[Sorry for the lack of content over the past couple weeks. It's a combination of being busy at work, followed by vacation, with a splash of the July sports doldrums.]
A Few Belated Thoughts on L'Affaire Feldman
I like Bruce Feldman's work. I like Mike Leach. I dislike Craig James. I dislike Joe Schad. With those preferences, I am naturally inclined to side with the college football blogosphere in its #FreeBruce outrage that followed the report from Sports by Brooks that ESPN had suspended Feldman. After thinking a little bit about the issue, however, I can't say that I find much fault with ESPN. The bottom line is that: Feldman was working closely on a public project with a former coach who was suing ESPN. Is it that hard to imagine that ESPN would be squeamish about one of its employees being in that situation? I'll acknowledge that the timing of the "suspension" was poor, indicating that someone at ESPN only realized belatedly that Feldman was cooperating on the autobiography of a party legally adverse to the network. That said, without knowing what communications went back and forth between Feldman and his superiors, it seems plausible that Feldman deserves some blame in that he should have gotten a definitive answer from ESPN's management when Leach sued his employer.
That said, I co-sign on Blutarsky's reference to the Longhorn Network as a great example of a conflict of interest that ESPN ignores while pontificating on Feldman's relationship with Leach.*
* - I do not co-sign on Blutarksy's argument that the NCAA could not have subpoena power because it is a private organization. Yes, the NCAA is private, as are the American Arbitration Association, FINRA, and a host of other entities that enforce subpoenas in private dispute resolution settings. Those entities are all creatures of contract. An employer and employee sign an arbitration agreement in which they submit to the rules of an arbitration entity and part of those rules provides for compelling the production of documents. If one party refuses to comply with the process, then the arbitration entity can issue an enforceable award against it. Now, I suspect that the Federal Arbitration Act gets involved in the analysis at some point and whether the NCAA would be able to benefit from the FAA is a question that I haven't thought through. That said, it does not seem implausible to me that the NCAA could, for example, enter into agreements with all coaches and players in NCAA-sanctioned sports that they will comply with reasonable requests for documents and information after their eligibility expires. The NCAA can't get subpoena power over unaffiliated entities (read: Cecil Newton's church), but it can expand its ability to get information and documents from former players (read: Cecil's son).
Why Must we Keep Hearing "Back, Back, Back, Back..."
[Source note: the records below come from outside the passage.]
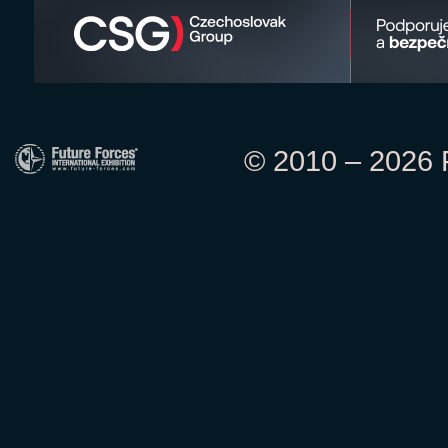
© 2010 – 2026 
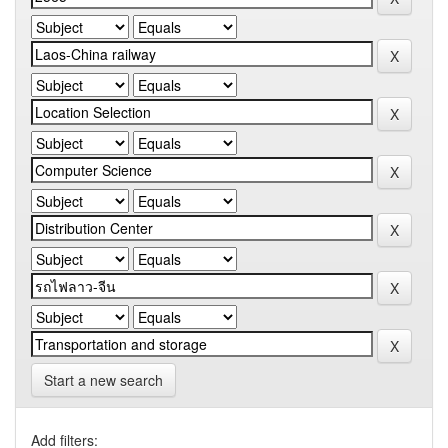
Start a new search
Add filters:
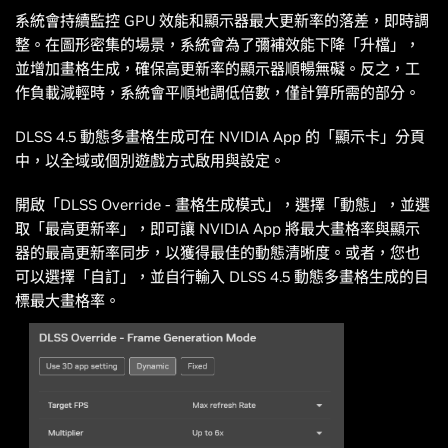
系統會持續監控 GPU 效能和顯示器最大更新率的落差，即時調
整。在圖形密集的場景，系統會為了彌補效能下降「升檔」，
並增加畫格生成，確保高更新率的顯示器順暢無礙。反之，工
作負載減輕時，系統會平順地調低倍數，僅計算所需的部分。
DLSS 4.5 動態多畫格生成可在 NVIDIA App 的「顯示卡」分頁
中，以全域或個別遊戲方式啟用與設定。
開啟「DLSS Override - 畫格生成模式」，選擇「動態」，並選
取「最高更新率」，即可讓 NVIDIA App 將最大畫格率與顯示
器的最高更新率同步，以獲得最佳的動態清晰度。或者，您也
可以選擇「自訂」，並自行輸入 DLSS 4.5 動態多畫格生成的目
標最大畫格率。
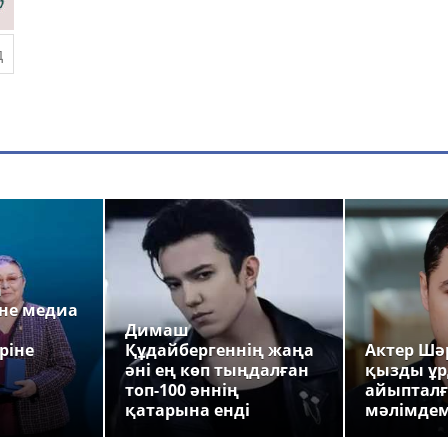
а
не медиа
Димаш
ріне
Құдайбергеннің жаңа
Актер Шәр
әні ең көп тыңдалған
қызды ұр
топ-100 әннің
айыпталғ
қатарына енді
мәлімде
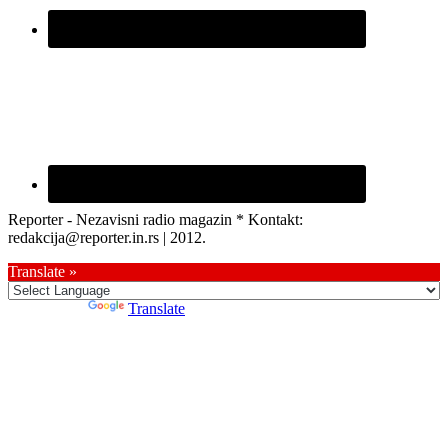
Reporter - Nezavisni radio magazin * Kontakt:
redakcija@reporter.in.rs | 2012.
Translate »
Powered by
Translate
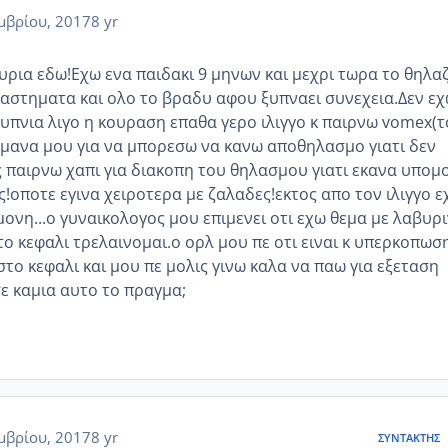
μβρίου, 2017
8 yr
ουρια εδω!Εχω ενα παιδακι 9 μηνων και μεχρι τωρα το θηλα
ιαστηματα και ολο το βραδυ αφου ξυπναει συνεχεια.Δεν ε
αυπνια λιγο η κουραση επαθα γερο ιλιγγο κ παιρνω vomex(τ
 μανα μου για να μπορεσω να κανω αποθηλασμο γιατι δεν
 παιρνω χαπι για διακοπη του θηλασμου γιατι εκανα υπομ
ς!οποτε εγινα χειροτερα με ζαλαδες!εκτος απο τον ιλιγγο ε
ονη...ο γυναικολογος μου επιμενει οτι εχω θεμα με λαβυρ
το κεφαλι τρελαινομαι.ο ορλ μου πε οτι ειναι κ υπερκοπωσ
στο κεφαλι και μου πε μολις γινω καλα να παω για εξεταση
ε καμια αυτο το πραγμα;
μβρίου, 2017
8 yr
ΣΥΝΤΆΚΤΗΣ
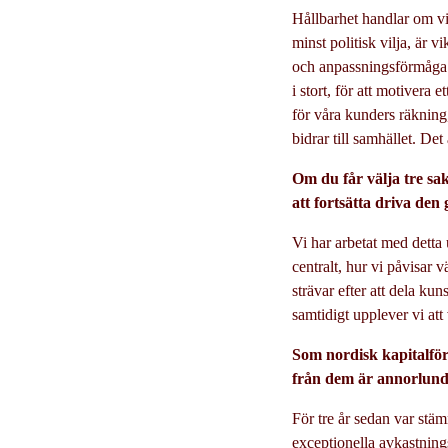
Hållbarhet handlar om vil
minst politisk vilja, är v
och anpassningsförmåga. 
i stort, för att motivera 
för våra kunders räkning, 
bidrar till samhället. Det
Om du får välja tre sak
att fortsätta driva den
Vi har arbetat med detta 
centralt, hur vi påvisar 
strävar efter att dela k
samtidigt upplever vi att 
Som nordisk kapitalför
från dem är annorlunda
För tre år sedan var stä
exceptionella avkastningsr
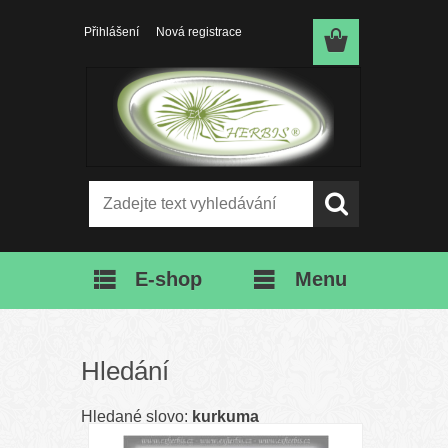
Přihlášení
Nová registrace
E-shop
Menu
Hledání
Hledané slovo:
kurkuma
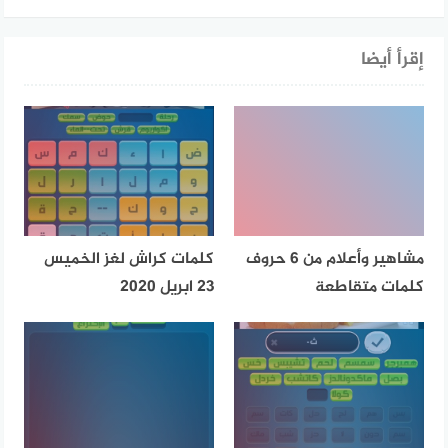
إقرأ أيضا
مشاهير وأعلام من 6 حروف
كلمات كراش لغز الخميس
كلمات متقاطعة
23 ابريل 2020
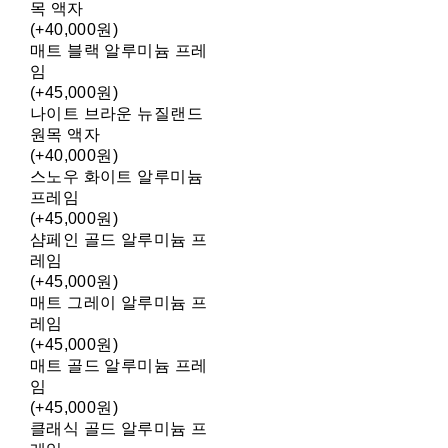
목 액자
(+40,000원)
매트 블랙 알루미늄 프레
임
(+45,000원)
나이트 브라운 뉴질랜드
원목 액자
(+40,000원)
스노우 화이트 알루미늄
프레임
(+45,000원)
샴페인 골드 알루미늄 프
레임
(+45,000원)
매트 그레이 알루미늄 프
레임
(+45,000원)
매트 골드 알루미늄 프레
임
(+45,000원)
클래식 골드 알루미늄 프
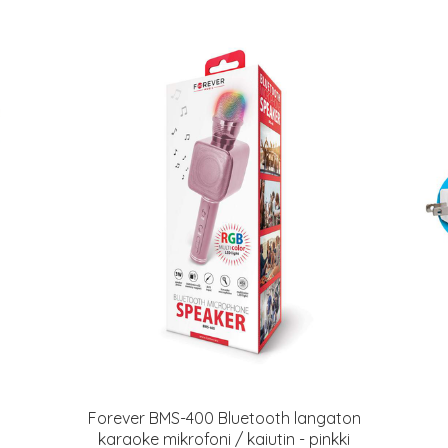
Forever BMS-400 Bluetooth langaton
karaoke mikrofoni / kaiutin - pinkki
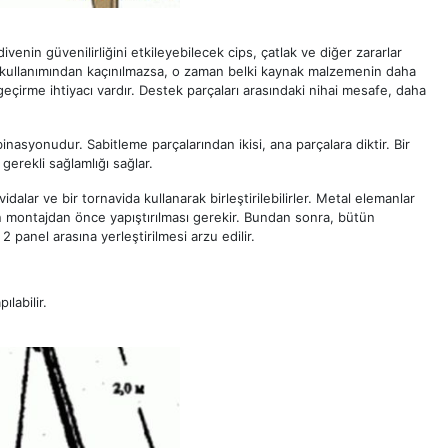
ivenin güvenilirliğini etkileyebilecek cips, çatlak ve diğer zararlar
ın kullanımından kaçınılmazsa, o zaman belki kaynak malzemenin daha
eçirme ihtiyacı vardır. Destek parçaları arasındaki nihai mesafe, daha
nasyonudur. Sabitleme parçalarından ikisi, ana parçalara diktir. Bir
 gerekli sağlamlığı sağlar.
alar ve bir tornavida kullanarak birleştirilebilirler. Metal elemanlar
ın montajdan önce yapıştırılması gerekir. Bundan sonra, bütün
 panel arasına yerleştirilmesi arzu edilir.
labilir.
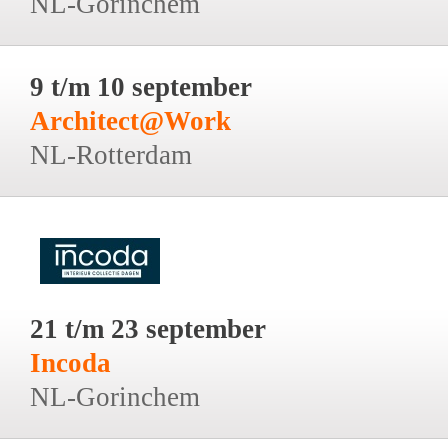
NL-Gorinchem
9 t/m 10 september
Architect@Work
NL-Rotterdam
21 t/m 23 september
Incoda
NL-Gorinchem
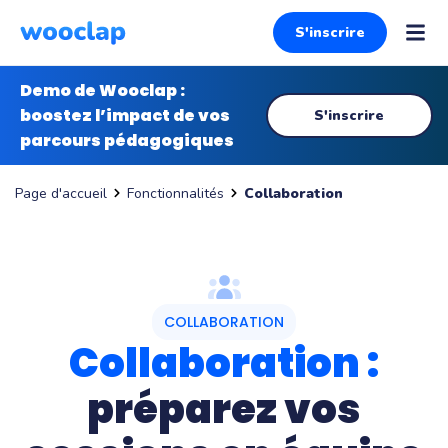
S'inscrire
Demo de Wooclap :
boostez l’impact de vos
S'inscrire
parcours pédagogiques
Fonctionnalités
Collaboration
Page d'accueil
COLLABORATION
Collaboration :
préparez vos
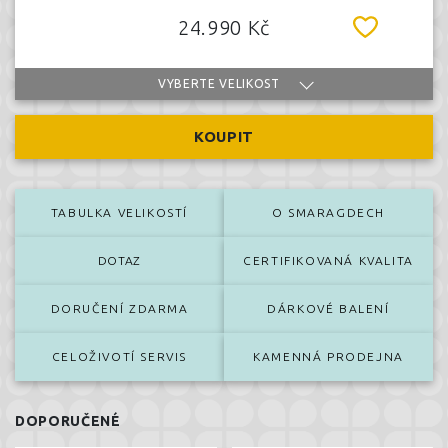
24.990 Kč
VYBERTE VELIKOST
KOUPIT
TABULKA VELIKOSTÍ
O SMARAGDECH
DOTAZ
CERTIFIKOVANÁ KVALITA
DORUČENÍ ZDARMA
DÁRKOVÉ BALENÍ
CELOŽIVOTÍ SERVIS
KAMENNÁ PRODEJNA
DOPORUČENÉ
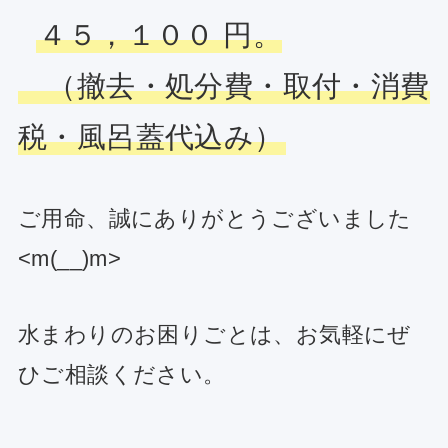
４５，１００ 円。
（撤去・処分費・取付・消費
税・風呂蓋代込み）
ご用命、誠にありがとうございました
<m(__)m>
水まわりのお困りごとは、お気軽にぜ
ひご相談ください。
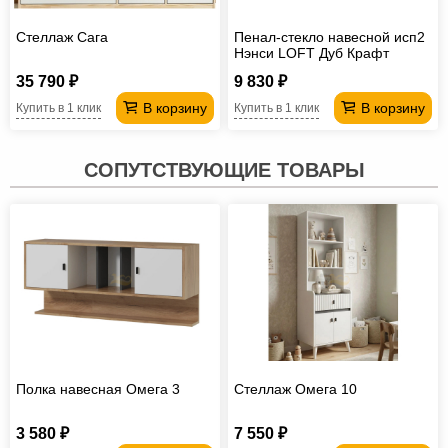
Стеллаж Сага
Пенал-стекло навесной исп2
Нэнси LOFT Дуб Крафт
35 790 ₽
9 830 ₽
В корзину
В корзину
Купить в 1 клик
Купить в 1 клик
СОПУТСТВУЮЩИЕ ТОВАРЫ
Полка навесная Омега 3
Стеллаж Омега 10
3 580 ₽
7 550 ₽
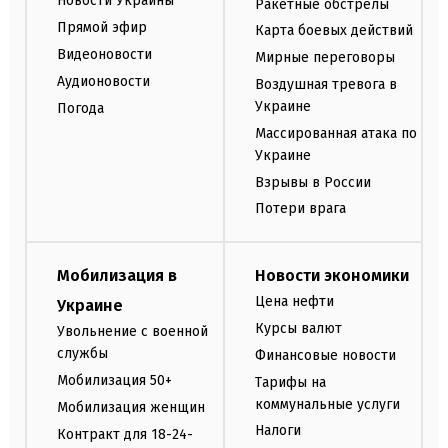
Новости Украины
Ракетные обстрелы
Прямой эфир
Карта боевых действий
Видеоновости
Мирные переговоры
Аудионовости
Воздушная тревога в
Украине
Погода
Массированная атака по
Украине
Взрывы в России
Потери врага
Мобилизация в
Новости экономики
Цена нефти
Украине
Курсы валют
Увольнение с военной
службы
Финансовые новости
Мобилизация 50+
Тарифы на
коммунальные услуги
Мобилизация женщин
Налоги
Контракт для 18-24-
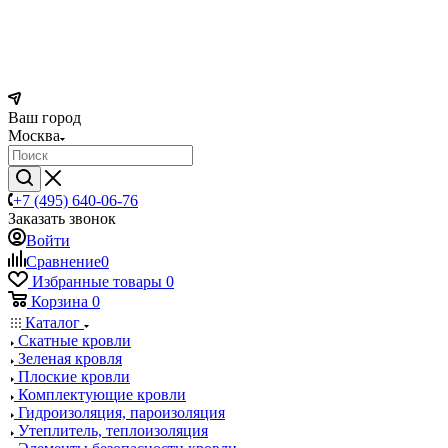
Ваш город
Москва
+7 (495) 640-06-76
Заказать звонок
Войти
Сравнение
0
Избранные товары
0
Корзина
0
Каталог
Скатные кровли
Зеленая кровля
Плоские кровли
Комплектующие кровли
Гидроизоляция, пароизоляция
Утеплитель, теплоизоляция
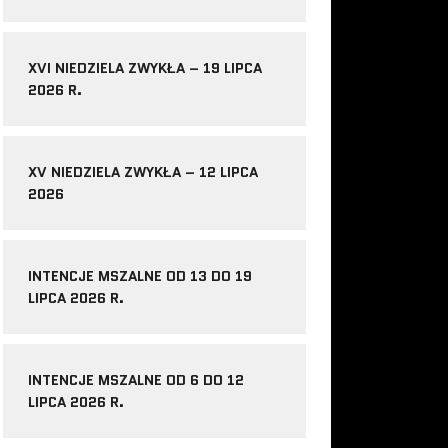
XVI NIEDZIELA ZWYKŁA – 19 LIPCA
2026 R.
XV NIEDZIELA ZWYKŁA – 12 LIPCA
2026
INTENCJE MSZALNE OD 13 DO 19
LIPCA 2026 R.
INTENCJE MSZALNE OD 6 DO 12
LIPCA 2026 R.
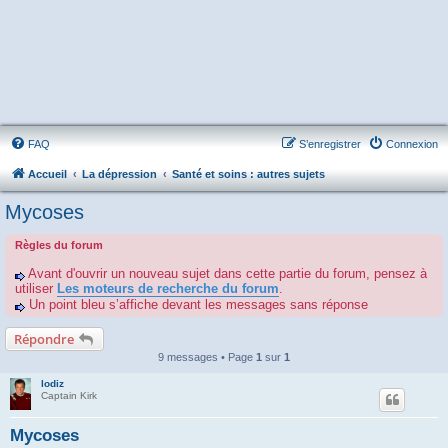
FAQ
S’enregistrer
Connexion
Accueil
La dépression
Santé et soins : autres sujets
Mycoses
Règles du forum
Avant d'ouvrir un nouveau sujet dans cette partie du forum, pensez à
utiliser
Les moteurs de recherche du forum
.
Un point bleu s’affiche devant les messages sans réponse
Répondre
9 messages • Page
1
sur
1
lodiz
Captain Kirk
Mycoses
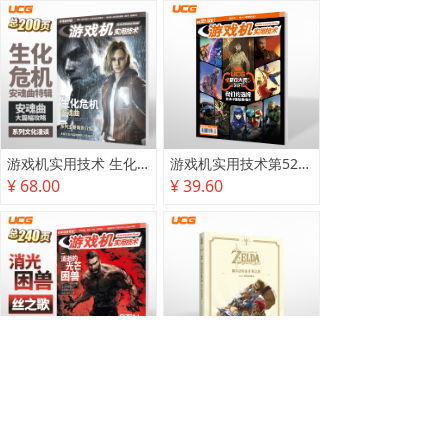
游戏机实用技术 生化危机 安魂曲特辑
游戏机实用技术第527·528期
¥ 68.00
¥ 39.60
游戏机实用技术2025秋季攻略
塞尔达传说 旷野之息 2025终极攻略本
¥ 78.00
¥ 118.00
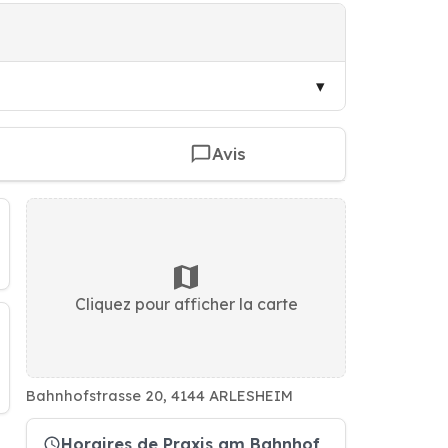
Avis
Cliquez pour afficher la carte
Bahnhofstrasse 20, 4144 ARLESHEIM
Horaires de Praxis am Bahnhof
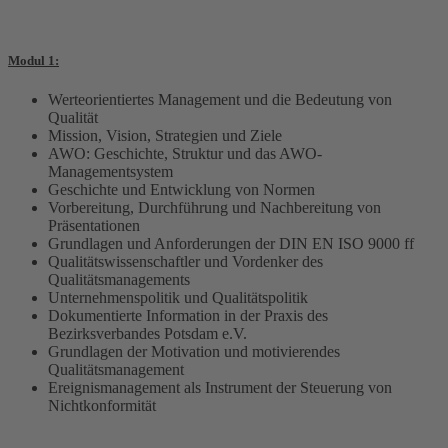
Modul 1:
Werteorientiertes Management und die Bedeutung von
Qualität
Mission, Vision, Strategien und Ziele
AWO: Geschichte, Struktur und das AWO-
Managementsystem
Geschichte und Entwicklung von Normen
Vorbereitung, Durchführung und Nachbereitung von
Präsentationen
Grundlagen und Anforderungen der DIN EN ISO 9000 ff
Qualitätswissenschaftler und Vordenker des
Qualitätsmanagements
Unternehmenspolitik und Qualitätspolitik
Dokumentierte Information in der Praxis des
Bezirksverbandes Potsdam e.V.
Grundlagen der Motivation und motivierendes
Qualitätsmanagement
Ereignismanagement als Instrument der Steuerung von
Nichtkonformität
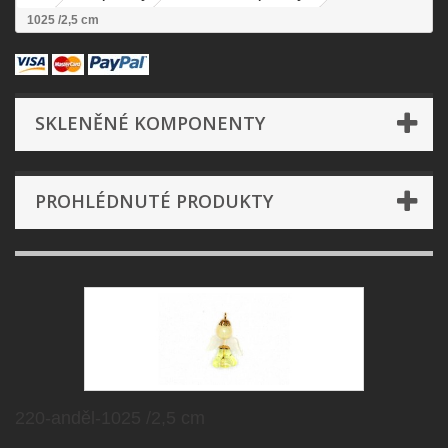
1025 /2,5 cm
SKLENĚNÉ KOMPONENTY
PROHLÉDNUTÉ PRODUKTY
220-anděl-1025 /2,5 cm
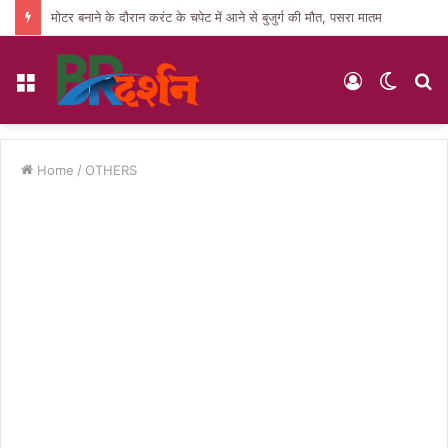
मोटर बनाने के दौरान करंट के चपेट में आने से बुजुर्ग की मौत, पसरा मातम
Menu
Log
Switc
S
In
skin
fo
Home
/
OTHERS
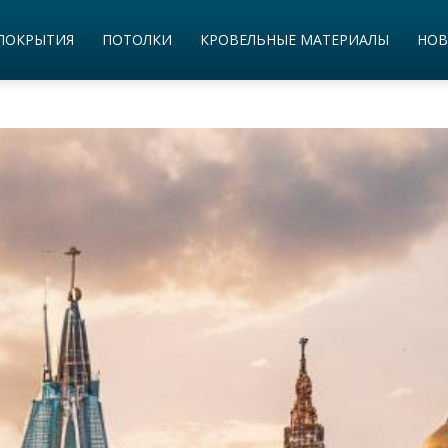
ПОКРЫТИЯ
ПОТОЛКИ
КРОВЕЛЬНЫЕ МАТЕРИАЛЫ
НОВ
There are few subjects that unite the blogosphere quite like disdain for Chris Berman and Dick Vitale. Good luck finding any online commentary regarding these two along the lines of "yes, Chris, hit me with another reference to the Bay City Rollers" or "I can't wait for Dick to tell me which 17 assistants deserve head coaching jobs, all while he maintains that no coach should ever get the ziggy." I'm halfway through Those Guys Have All the Fun and the infliction of Berman and Vitale on American's eardrums makes more sense to me now: these guys have been around since the very beginning. They made their bones at ESPN when it was losing millions of Getty dollars, so they come with institutional weight.
ESPN faces the same issue that the Yankees faced with Derek Jeter and the Braves faced with Chipper Jones. In both of the latter cases, two successful baseball franchises overpaid to keep iconic stars who were and are well past their best. It is never easy for a sports entity to part with a declining legend. This phenomenon doesn't make it a good idea to pay Chipper $14M per year or send Vitale to Duke-UNC so Dickie V can be the FTD of verbal bouquets, but it does at least explain what would otherwise seem to be inexplicable.
2 comments:
Michael, this may be a situation where I've misunderstood the context of Dodd's question. I assumed he was asking if the NCAA should be granted subpoena powers as to parties not ordinarily under its jurisdiction.
Given that the NCAA already has a pretty effective stick at its disposal to force cooperation from member institutions and student-athletes, I'm not sure how much more it gains from being able to issue subpoenas, although I agree with you that it certainly could contract for that power with schools, at least.
The NCAA has subpoena power over schools and their agents now. Extend it any further and you start to move toward "state actor" territory, and the NCAA gets constraints in other areas. In Tarkanian v. NCAA, the Court specifically noted that the NCAA did not have governmental investigatory power because it had "no power to subpoena witnesses, to impose contempt sanctions, or to assert sovereign authority over any individual."